Transmission slippage in the National Electricity Market (NEM) is a risk reallocation event – shifting cost, volatility and pricing pressure across generators, networks and consumers in real time.
For boards, investors and asset operators, the critical question in February 2026 is not whether transmission is delayed. It is: who is absorbing the financial consequences while projects wait?
Timelines and costs are moving
Major backbone projects are not landing on their original schedules.
For example, the Victoria to New South Wales Interconnector West (VNI West) is a proposed 500kV double-circuit transmission line connecting renewable energy zones in NSW and Victoria to improve grid reliability as coal plants retire.
The estimated total cost has blown out to approximately $7.6 billion, with projections suggesting it could rise as high as $11.4 billion. This represents a significant increase from previous estimates of around $3.6 billion to $3.9 billion, with the NSW section alone estimated at $3.7 billion.

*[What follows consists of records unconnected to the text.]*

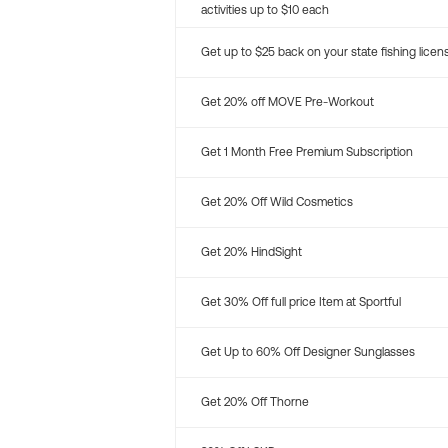
activities up to $10 each
Get up to $25 back on your state fishing licen
Get 20% off MOVE Pre-Workout
Get 1 Month Free Premium Subscription
Get 20% Off Wild Cosmetics
Get 20% HindSight
Get 30% Off full price Item at Sportful
Get Up to 60% Off Designer Sunglasses
Get 20% Off Thorne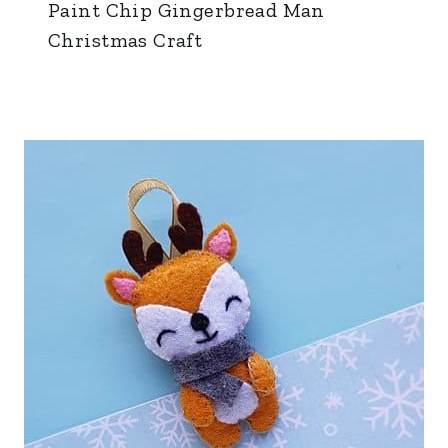
Paint Chip Gingerbread Man
Christmas Craft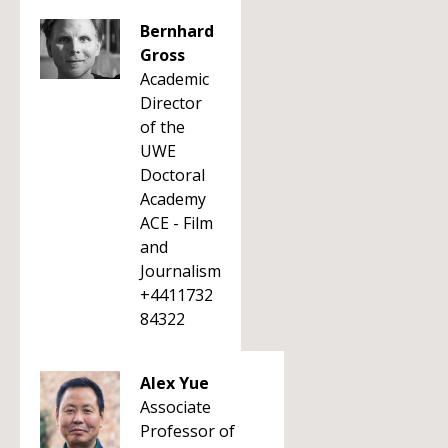
Bernhard
Gross
Academic
Director
of the
UWE
Doctoral
Academy
ACE - Film
and
Journalism
+4411732
84322
Alex Yue
Associate
Professor of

Meanwhile, Transgrid is asking the regulator to pass roughly $1.1 billion of its cost blowout for its EnergyConnect transmission project on to consumers; confirming in February it had lodged an application with the Australian Energy Regulator (AER). CEO Brett Redman called the project “nation-critical” and said it would reduce household bills over time.
At a system level, price exposure from delayed build-out is now part of public debate.
Australian Energy Market Commission (AEMC) Chair Anna Collyer warned the Australian Associated Press in December last year that post-2030 price uplift risk emerges if renewable deployment slows as coal retires:
“The risk of prices rising after 2030 only emerges if we slow down renewable deployment just as coal plants retire,” Collyer said.
“This is a timing challenge, not a technology cost issue.”
The transition, in other words, has a sequencing problem – and transmission sits in the middle of it.
The Clean Energy Investor Group’s (CEIG) Transmission Bottleneck Analysis links delayed network build with rising congestion and renewable curtailment, noting impacts on project economics and increased reliance on thermal generation.
Curtailment – forced reduction in output because the network cannot accept energy – has a direct revenue hit against affected projects. There is potential for very high curtailment exposure under constrained conditions, according to Hamilton Locke citing Australian Energy Market Operator (AEMO) analysis.
This is where transmission delays stop being theoretical and become financial. So who ultimately pays? Consumers.
The AER has been explicit about cost incidence. In its Project EnergyConnect determination, AER Chair Clare Savage stated:
“It is consumers who ultimately pay for big energy infrastructure projects like this, so the AER’s job is to ensure that the project costs are efficient.”
That determination also outlined annual bill impacts across jurisdictions.
If costs rise or projects are delayed, recovery pathways matter – and so does regulatory oversight.
The CEIG report makes clear that congestion and curtailment undermine renewable project economics and create viability pressure.
In practical terms, capital is no longer pricing renewables generically; it is pricing locational constraint risk and sequencing risk. Projects that would otherwise clear on fundamentals can find themselves effectively stranded by transmission timing.
Regulatory certainty is critical to maintaining investor confidence while ensuring efficient cost recovery.
Dominic Adams, Chief Operating Officer of Energy Networks Australia, told Energy Insights:
"We are now seeing the delivery to commissioning of major new transmission projects, and it is critical that we can continue to deliver new transmission projects on time. Delays to new transmission infrastructure impacts the entry of new generation and impacts customer bills.
“The prudent and efficient costs to develop major new transmission projects are assessed and approved up front by the AER. Actual costs can still change throughout the delivery of a project, including costs outside the project developer's control.
It is important that the end-to-end regulatory process is allowed to run its course in a manner that ensures ongoing investor confidence and lowest cost long-term outcomes for customers.
This includes after the fact assessments by the AER to consider whether cost changes during project delivery represent prudent and efficient costs to deliver the new infrastructure.
“Customers should only pay efficient costs for critical new infrastructure. Effective AER oversight is critical to achieving these outcomes for energy customers, including ensuring a stable investment environment so that new infrastructure continues to be investable."
While coal declines and the renewable and storage build continues, transmission delivery remains contested.
The Clean Energy Council’s Chief Policy and Impact Officer William Churchill says it’s critical that renewables, storage and transmission are built “to schedule.”
The risk narrative for 2026 is therefore immediate:
Curtailment shifts revenue risk onto specific assets
Regulatory recovery pathways shift cost onto consumers
Sequencing gaps distort investment signals
Price volatility risk increases if timing misaligns
Transmission delays present asymmetric financial risk.
For senior leaders across the NEM, the strategic question is: “Which part of our portfolio is structurally short network capacity – and who is exposed?”